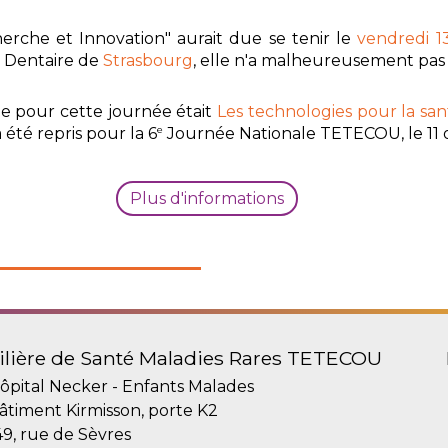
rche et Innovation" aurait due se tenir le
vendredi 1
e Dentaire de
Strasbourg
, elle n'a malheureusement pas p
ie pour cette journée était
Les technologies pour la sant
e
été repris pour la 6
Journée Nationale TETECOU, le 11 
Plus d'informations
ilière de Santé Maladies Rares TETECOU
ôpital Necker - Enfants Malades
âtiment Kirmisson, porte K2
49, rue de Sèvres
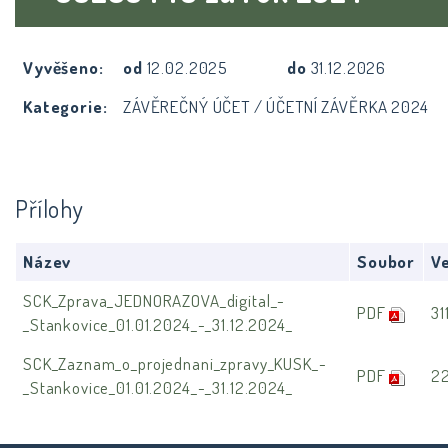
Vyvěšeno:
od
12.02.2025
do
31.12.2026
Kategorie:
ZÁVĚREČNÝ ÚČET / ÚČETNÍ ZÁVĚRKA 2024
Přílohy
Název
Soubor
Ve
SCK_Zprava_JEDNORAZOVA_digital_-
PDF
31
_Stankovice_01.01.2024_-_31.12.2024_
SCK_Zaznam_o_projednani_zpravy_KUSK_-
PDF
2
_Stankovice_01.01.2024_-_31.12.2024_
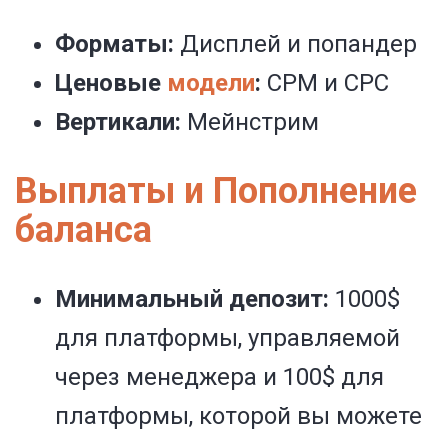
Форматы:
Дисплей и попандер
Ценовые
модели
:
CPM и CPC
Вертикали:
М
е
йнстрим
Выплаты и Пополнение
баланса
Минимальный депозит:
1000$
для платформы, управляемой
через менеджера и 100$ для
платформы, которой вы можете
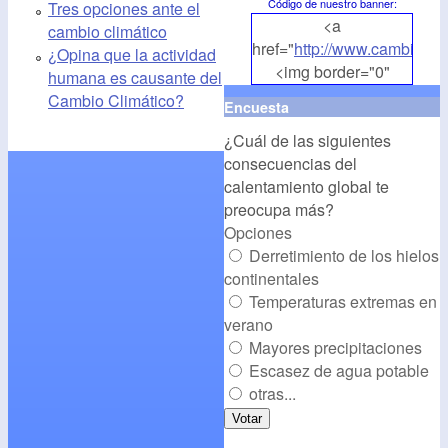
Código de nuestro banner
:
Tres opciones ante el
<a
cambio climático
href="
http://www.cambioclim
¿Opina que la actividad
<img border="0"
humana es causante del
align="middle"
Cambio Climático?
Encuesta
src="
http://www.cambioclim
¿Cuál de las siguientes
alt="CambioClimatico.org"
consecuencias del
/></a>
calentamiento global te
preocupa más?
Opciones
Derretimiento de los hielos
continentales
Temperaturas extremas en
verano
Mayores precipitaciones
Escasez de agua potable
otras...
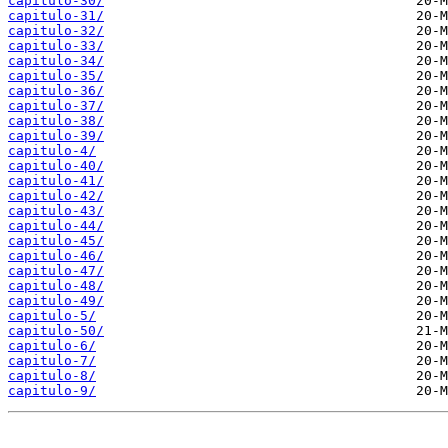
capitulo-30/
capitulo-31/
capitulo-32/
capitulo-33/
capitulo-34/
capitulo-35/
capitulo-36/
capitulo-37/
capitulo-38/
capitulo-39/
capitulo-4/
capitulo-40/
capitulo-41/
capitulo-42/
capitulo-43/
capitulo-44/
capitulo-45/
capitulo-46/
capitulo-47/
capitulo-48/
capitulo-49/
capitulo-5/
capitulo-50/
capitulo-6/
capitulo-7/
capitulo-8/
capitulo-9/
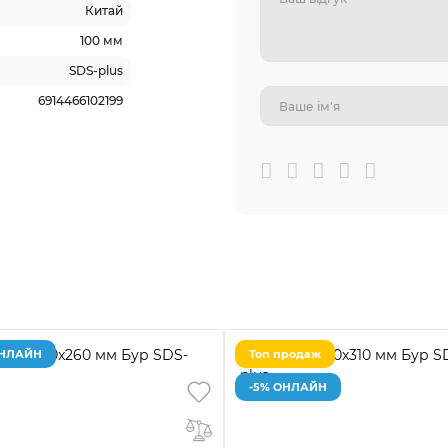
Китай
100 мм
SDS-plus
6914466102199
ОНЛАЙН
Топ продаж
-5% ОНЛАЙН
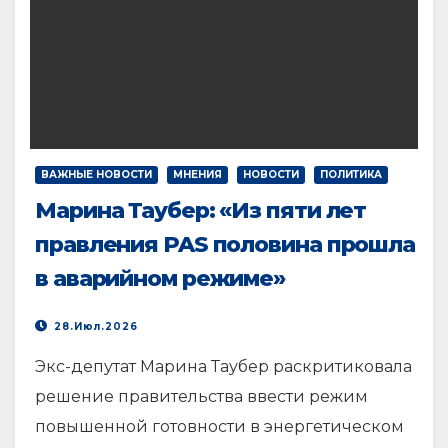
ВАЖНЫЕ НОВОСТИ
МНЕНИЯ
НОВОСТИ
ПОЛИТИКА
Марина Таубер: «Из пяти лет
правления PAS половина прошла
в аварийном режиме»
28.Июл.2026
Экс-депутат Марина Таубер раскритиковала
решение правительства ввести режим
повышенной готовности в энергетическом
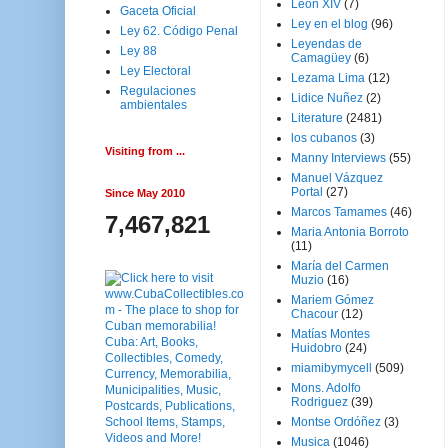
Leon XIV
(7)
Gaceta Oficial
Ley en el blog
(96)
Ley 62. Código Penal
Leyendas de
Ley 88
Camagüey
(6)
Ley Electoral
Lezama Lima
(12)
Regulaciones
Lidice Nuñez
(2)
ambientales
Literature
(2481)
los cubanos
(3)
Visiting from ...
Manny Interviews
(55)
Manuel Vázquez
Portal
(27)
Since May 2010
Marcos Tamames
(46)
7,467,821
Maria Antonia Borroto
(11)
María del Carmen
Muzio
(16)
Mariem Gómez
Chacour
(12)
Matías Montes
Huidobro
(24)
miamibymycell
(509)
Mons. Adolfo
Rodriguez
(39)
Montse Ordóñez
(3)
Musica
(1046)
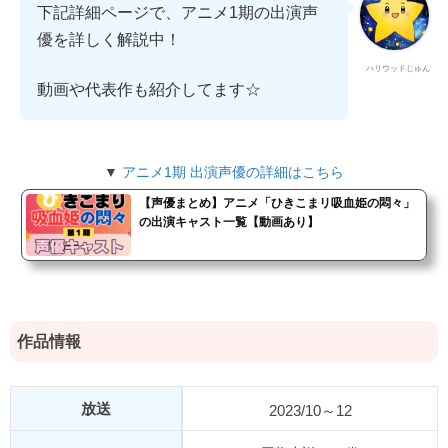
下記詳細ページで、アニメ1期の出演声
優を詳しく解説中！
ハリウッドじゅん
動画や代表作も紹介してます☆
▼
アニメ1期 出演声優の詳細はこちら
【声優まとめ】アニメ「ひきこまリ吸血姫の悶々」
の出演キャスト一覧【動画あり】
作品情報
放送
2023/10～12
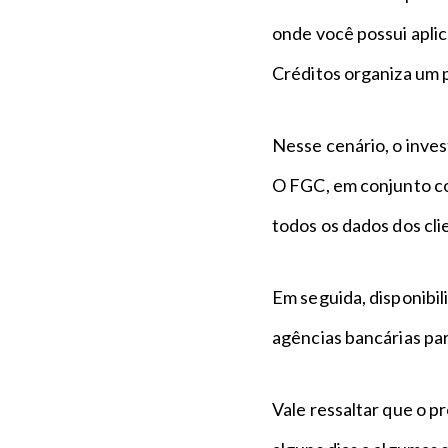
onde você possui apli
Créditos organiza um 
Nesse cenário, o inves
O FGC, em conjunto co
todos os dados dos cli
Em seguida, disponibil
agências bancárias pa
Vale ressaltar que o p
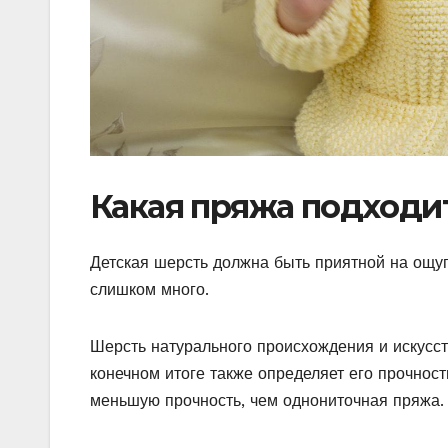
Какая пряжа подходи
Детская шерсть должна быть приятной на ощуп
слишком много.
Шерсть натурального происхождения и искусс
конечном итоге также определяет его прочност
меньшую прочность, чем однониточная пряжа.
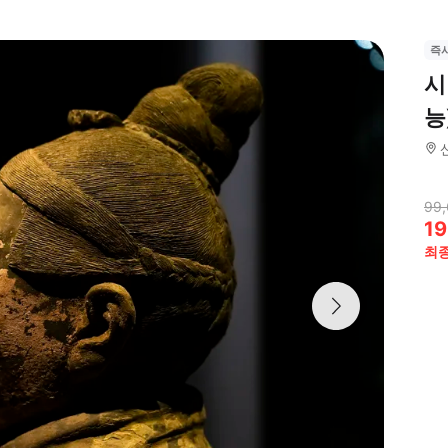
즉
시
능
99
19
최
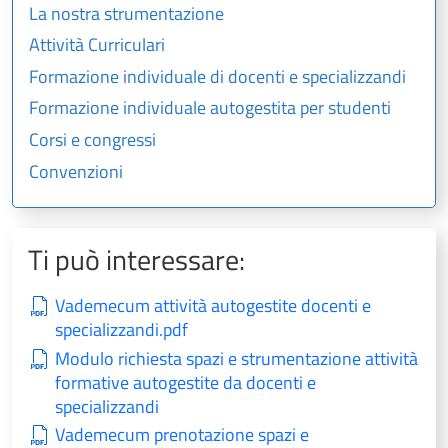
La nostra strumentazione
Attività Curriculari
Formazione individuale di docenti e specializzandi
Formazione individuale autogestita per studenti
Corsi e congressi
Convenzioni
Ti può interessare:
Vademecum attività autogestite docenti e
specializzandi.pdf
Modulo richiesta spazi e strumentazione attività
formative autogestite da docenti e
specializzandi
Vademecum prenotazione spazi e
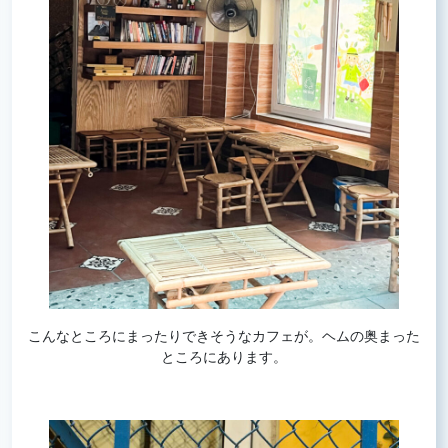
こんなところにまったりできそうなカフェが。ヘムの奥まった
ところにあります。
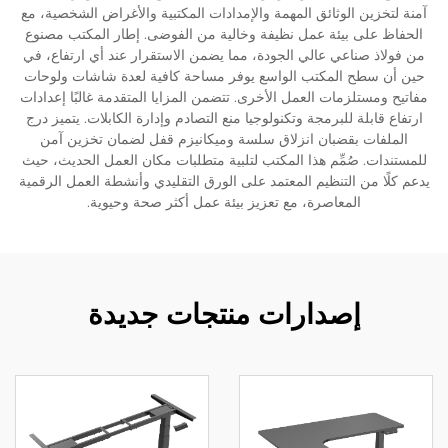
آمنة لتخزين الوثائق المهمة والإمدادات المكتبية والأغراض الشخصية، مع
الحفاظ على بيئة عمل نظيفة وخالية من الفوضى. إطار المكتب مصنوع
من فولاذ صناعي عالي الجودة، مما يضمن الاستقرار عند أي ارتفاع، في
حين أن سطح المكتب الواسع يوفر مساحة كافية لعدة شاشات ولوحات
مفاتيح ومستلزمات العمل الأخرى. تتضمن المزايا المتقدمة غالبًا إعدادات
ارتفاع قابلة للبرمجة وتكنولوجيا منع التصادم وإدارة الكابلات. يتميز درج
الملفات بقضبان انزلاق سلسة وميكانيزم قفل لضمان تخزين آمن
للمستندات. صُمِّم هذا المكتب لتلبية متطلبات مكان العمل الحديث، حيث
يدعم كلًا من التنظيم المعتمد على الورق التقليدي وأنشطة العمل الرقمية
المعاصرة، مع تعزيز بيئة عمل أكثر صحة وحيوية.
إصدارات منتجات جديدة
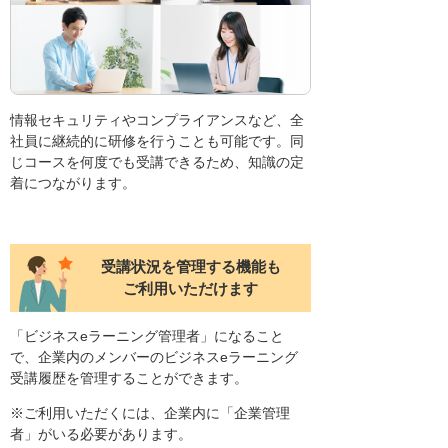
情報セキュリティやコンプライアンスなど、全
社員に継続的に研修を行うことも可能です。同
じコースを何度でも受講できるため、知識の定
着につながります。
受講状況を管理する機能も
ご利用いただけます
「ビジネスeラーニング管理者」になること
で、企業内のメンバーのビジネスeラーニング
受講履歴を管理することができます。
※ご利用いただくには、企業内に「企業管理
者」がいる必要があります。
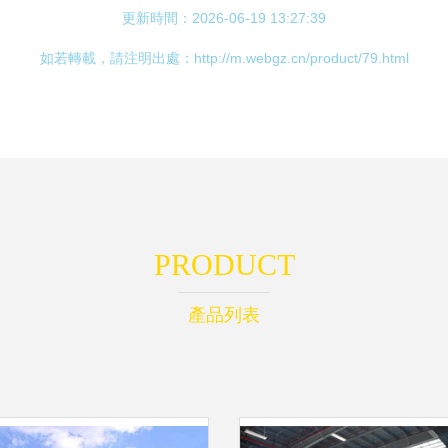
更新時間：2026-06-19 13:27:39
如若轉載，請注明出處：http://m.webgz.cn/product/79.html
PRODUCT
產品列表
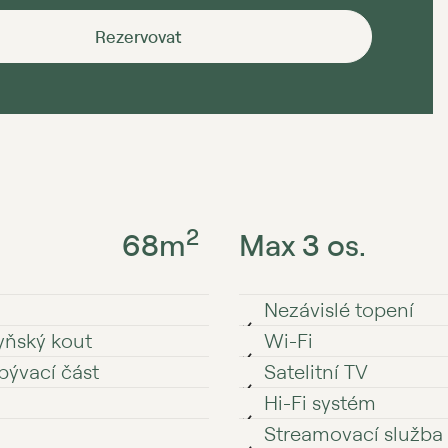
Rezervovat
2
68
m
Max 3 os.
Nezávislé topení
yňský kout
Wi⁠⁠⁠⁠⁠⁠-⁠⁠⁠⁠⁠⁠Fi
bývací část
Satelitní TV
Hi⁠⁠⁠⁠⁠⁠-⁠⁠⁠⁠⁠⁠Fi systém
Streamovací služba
^^^^^^^^^^^^^^^^
■ **DIRECTIONS**:
Only one part of the material above is wanted: the lines from the one with "todos os dados dos cli" up to and including the one with "Attività Curriculari". Please copy them exactly, pictures left out.

■ **RESULT OF THIS TASK**:
todos os dados dos cli
Em seguida, disponibil
agências bancárias pa
Vale ressaltar que o p
Какая пряжа подходи
Детская шерсть должна быть приятной на ощуп
слишком много.
Шерсть натурального происхождения и искусс
конечном итоге также определяет его прочност
меньшую прочность, чем однониточная пряжа.
즉
시
능
99
19
최
La nostra strumentazione
Attività Curriculari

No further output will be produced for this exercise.